Saturday, March 29, 2014

Harvesting Sweet Sticky Honey..for the first time!

YUM! This was a very momentous occasion for Lofty Meadows-it took us quite a while to get to this place. Starting the adventure into beekeeping felt like we were sneaking into someones else's backyard. I felt that it is one of those skills that would be better left to experts or the dogmatic self-sufficinado that spent many years researching Earth Garden articles to pull it off. Jason and Lisa, our friends from school, helped blow off those hesitations. They have a suburban block with fruit trees, chickens and Kenyan Top Bar Hives...and delicious honey. Dave's DIY instinct kicked in and before long found some plans online and he had built our first top bar hive.
Confession time- some times the experts are right! Damn it! The next step was to buy a queen and Jason and Lisa gave us some starter brood and bars. We had to get the queen from a traditional Langstroth Hive keeper. Apparently they don't view top bar hives too kindly and then he pointed out that we were coming into winter and we were starting the hive at the wrong time. We ignored him but he was right-damn it!

Our first attempt was no good- they did not have enough time to build up the honey reserves in time for winter.The position of our hive may not have helped- under the banana trees so it would get very shady and cold in the winter.
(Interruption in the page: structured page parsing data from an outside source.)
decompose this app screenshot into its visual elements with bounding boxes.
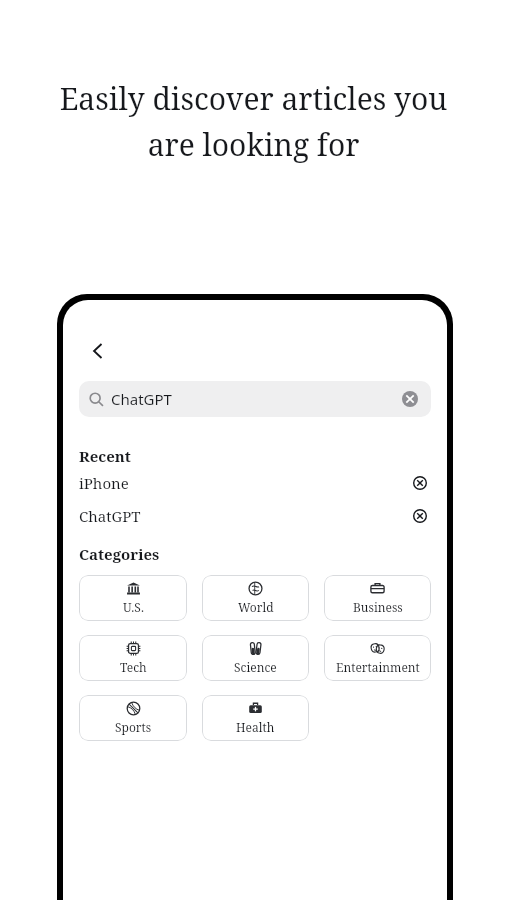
button[interactable]: Remove ChatGPT from recent <box>409 505 431 527</box>
button[interactable]: Entertainment <box>324 635 431 681</box>
button[interactable]: Sports <box>79 695 187 741</box>
staticText: Categories <box>79 544 160 564</box>
button[interactable]: Tech <box>79 635 187 681</box>
staticText: ChatGPT <box>79 506 141 526</box>
staticText: Easily discover articles you are looking… <box>34 78 473 165</box>
button[interactable]: Remove iPhone from recent <box>409 472 431 494</box>
staticText: Entertainment <box>336 659 420 675</box>
staticText: U.S. <box>123 599 144 615</box>
staticText: Science <box>234 659 277 675</box>
staticText: Recent <box>79 446 131 466</box>
staticText: iPhone <box>79 473 129 493</box>
button[interactable]: Back <box>77 330 119 372</box>
staticText: Sports <box>115 719 152 735</box>
button[interactable]: Science <box>202 635 309 681</box>
button[interactable]: Clear search <box>399 388 421 410</box>
staticText: World <box>238 599 274 615</box>
button[interactable]: Health <box>202 695 309 741</box>
button[interactable]: iPhone <box>63 466 447 499</box>
button[interactable]: ChatGPT <box>79 381 431 417</box>
button[interactable]: World <box>202 575 309 621</box>
button[interactable]: ChatGPT <box>63 499 447 532</box>
button[interactable]: Business <box>324 575 431 621</box>
button[interactable]: U.S. <box>79 575 187 621</box>
staticText: Business <box>353 599 403 615</box>
staticText: ChatGPT <box>111 389 172 409</box>
staticText: Health <box>236 719 275 735</box>
staticText: Tech <box>120 659 147 675</box>
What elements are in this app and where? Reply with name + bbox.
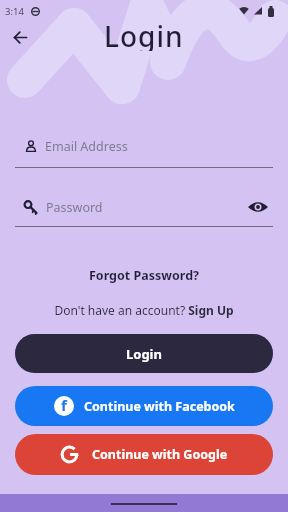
staticText: Continue with Google	[92, 446, 228, 463]
button[interactable]	[8, 25, 32, 49]
button[interactable]: Login	[15, 334, 273, 373]
button[interactable]: Email Address	[15, 131, 273, 168]
button[interactable]: Password	[15, 193, 273, 227]
staticText: Login	[104, 17, 184, 51]
staticText: Continue with Facebook	[84, 398, 235, 415]
button[interactable]: Don't have an account? Sign Up	[0, 302, 288, 318]
staticText: f	[61, 396, 67, 415]
staticText: Login	[126, 345, 162, 363]
staticText: Email Address	[45, 138, 128, 155]
staticText: Password	[46, 199, 103, 216]
staticText: 3:14	[5, 5, 24, 18]
button[interactable]: Forgot Password?	[0, 267, 288, 284]
button[interactable]: Continue with Google	[15, 434, 273, 475]
button[interactable]: f	[15, 386, 273, 426]
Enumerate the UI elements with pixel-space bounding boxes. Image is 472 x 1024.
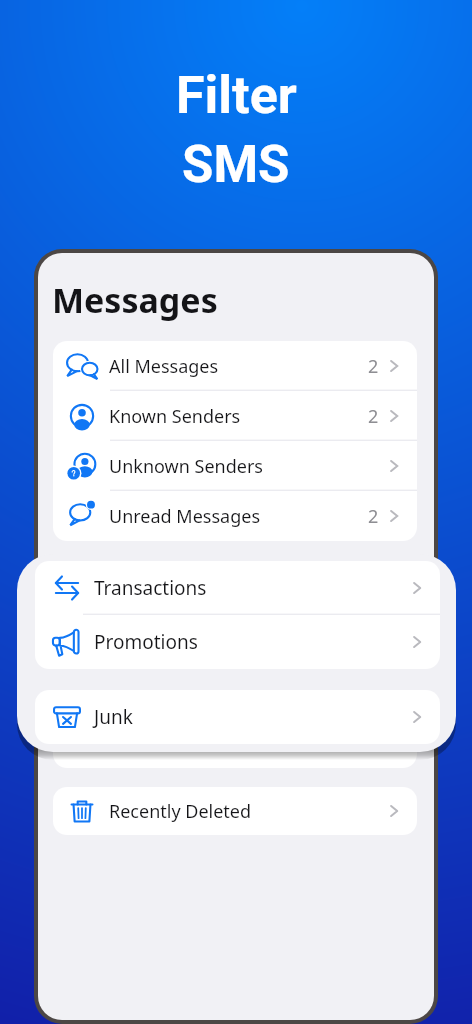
- button[interactable]: Promotions: [35, 615, 440, 669]
- staticText: Messages: [52, 277, 218, 323]
- button[interactable]: Transactions: [53, 561, 417, 611]
- staticText: All Messages: [109, 354, 219, 379]
- staticText: Recently Deleted: [109, 799, 252, 824]
- staticText: Unread Messages: [109, 504, 261, 529]
- button[interactable]: Recently Deleted: [53, 787, 417, 835]
- staticText: Junk: [109, 729, 146, 754]
- button[interactable]: Junk: [53, 714, 417, 768]
- staticText: Unknown Senders: [109, 454, 263, 479]
- button[interactable]: Unknown Senders: [53, 441, 417, 491]
- button[interactable]: All Messages: [53, 341, 417, 391]
- staticText: 2: [368, 504, 379, 529]
- button[interactable]: Promotions: [53, 611, 417, 661]
- staticText: 2: [368, 404, 379, 429]
- staticText: Promotions: [94, 629, 198, 655]
- staticText: Filter: [176, 65, 297, 126]
- staticText: Transactions: [109, 574, 216, 599]
- button[interactable]: Junk: [35, 690, 440, 744]
- button[interactable]: Transactions: [35, 561, 440, 615]
- button[interactable]: Unread Messages: [53, 491, 417, 541]
- staticText: Promotions: [109, 624, 208, 649]
- staticText: Known Senders: [109, 404, 241, 429]
- staticText: Junk: [94, 704, 133, 730]
- staticText: Transactions: [94, 575, 207, 601]
- staticText: SMS: [182, 135, 290, 195]
- staticText: 2: [368, 354, 379, 379]
- button[interactable]: Known Senders: [53, 391, 417, 441]
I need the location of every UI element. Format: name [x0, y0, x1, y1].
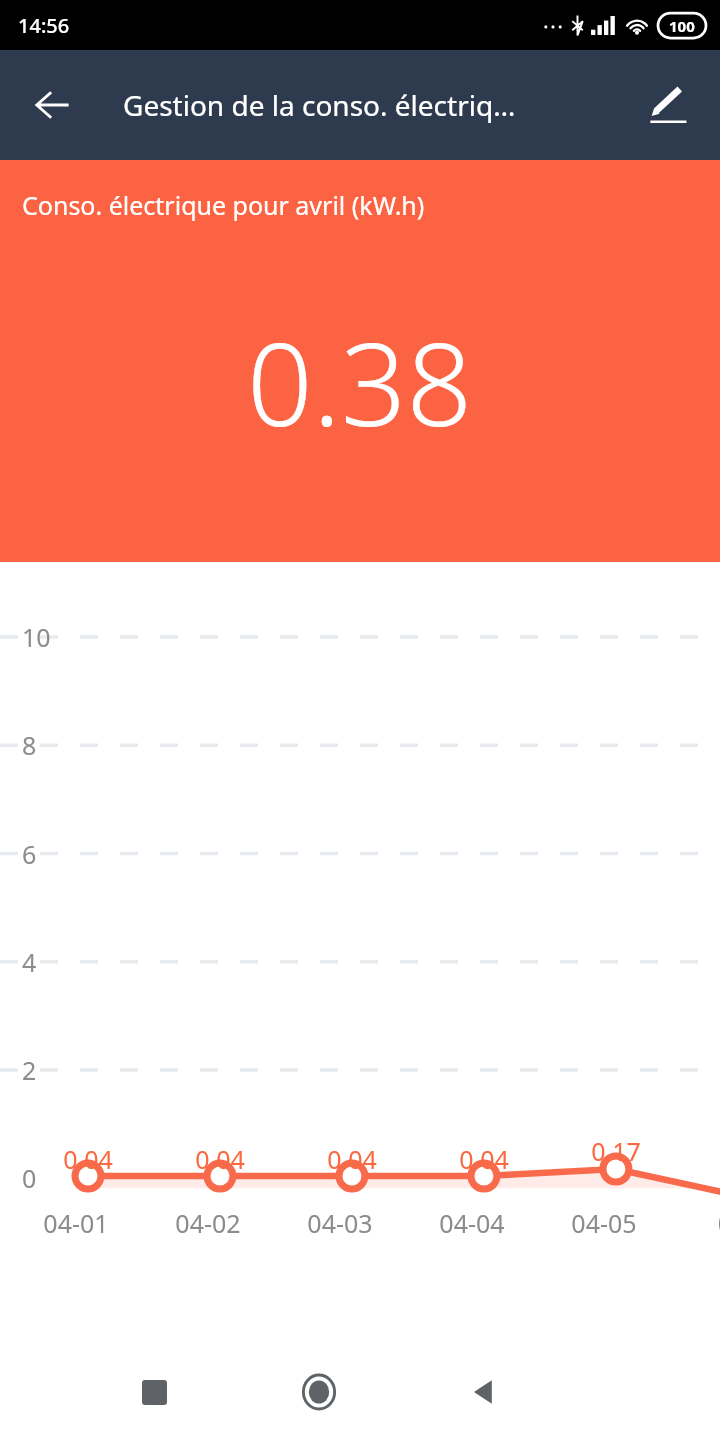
staticText: 0.04	[43, 1142, 133, 1176]
staticText: 10	[22, 620, 51, 654]
staticText: 04-01	[28, 1206, 124, 1240]
staticText: 04-	[688, 1206, 720, 1240]
staticText: 04-05	[556, 1206, 652, 1240]
staticText: 04-04	[424, 1206, 520, 1240]
button[interactable]: Home	[279, 1352, 359, 1432]
staticText: 0.17	[571, 1134, 661, 1168]
staticText: 4	[22, 945, 37, 979]
staticText: Conso. électrique pour avril (kW.h)	[22, 188, 425, 222]
staticText: 04-03	[292, 1206, 388, 1240]
staticText: 0	[22, 1161, 37, 1195]
button[interactable]: Back	[444, 1352, 524, 1432]
staticText: 0.04	[307, 1142, 397, 1176]
staticText: 100	[669, 16, 695, 36]
staticText: Gestion de la conso. électriq…	[123, 86, 516, 124]
button[interactable]: Recents	[114, 1352, 194, 1432]
staticText: 0.04	[439, 1142, 529, 1176]
staticText: 04-02	[160, 1206, 256, 1240]
staticText: 6	[22, 837, 37, 871]
button[interactable]: Edit	[632, 69, 704, 141]
staticText: 14:56	[18, 12, 70, 39]
button[interactable]: Back	[16, 69, 88, 141]
staticText: 0.04	[175, 1142, 265, 1176]
staticText: 2	[22, 1053, 37, 1087]
staticText: 8	[22, 728, 37, 762]
staticText: 0.38	[247, 303, 473, 460]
We felt terrible-like a bad bee mummy and daddy. We pretended it never happened in our shame and may have gone on to never try again. If it weren't for Jason and Lisa. No worries they said we'll just give you some more-SWEET! Given the second chance we started in spring this time and have enjoyed a good six months of bees pollinating the gardens. Yesterday we decided it was time for a small harvest day and Toby was bravely calm and helped with the harvest.
We just took the top off-gave them a sprinkle of icing sugar- used the hive tool to separate some bars lifted them out, dusted off the bees and then we had a container full of the coolest looking honey comb. So simple- although Dave did get stung a few times- Toby and I were fine with no stings. I love the fact that you don't need to smoke the Bees as they do with traditional beekeeping. It is all part of the magic of beekeeping-remaining calm with bees flying around-knowing that if you do get stung it is really going to hurt! I love the challenge of remaining calm in the face of pain. Anyway we had a little surprise - the bees had built the comb perpendicular to the bars- not how it is meant to be-and we think because we put too many bars in to begin with. But we were still able to harvest about six combs-which has given us about 2kg of honey! The cool thing is there is a lot left in the hive- we harvested not even a quarter and will leave the rest for the bees to make it through the winter. 2kg Lofty Meadows Honey-YUM!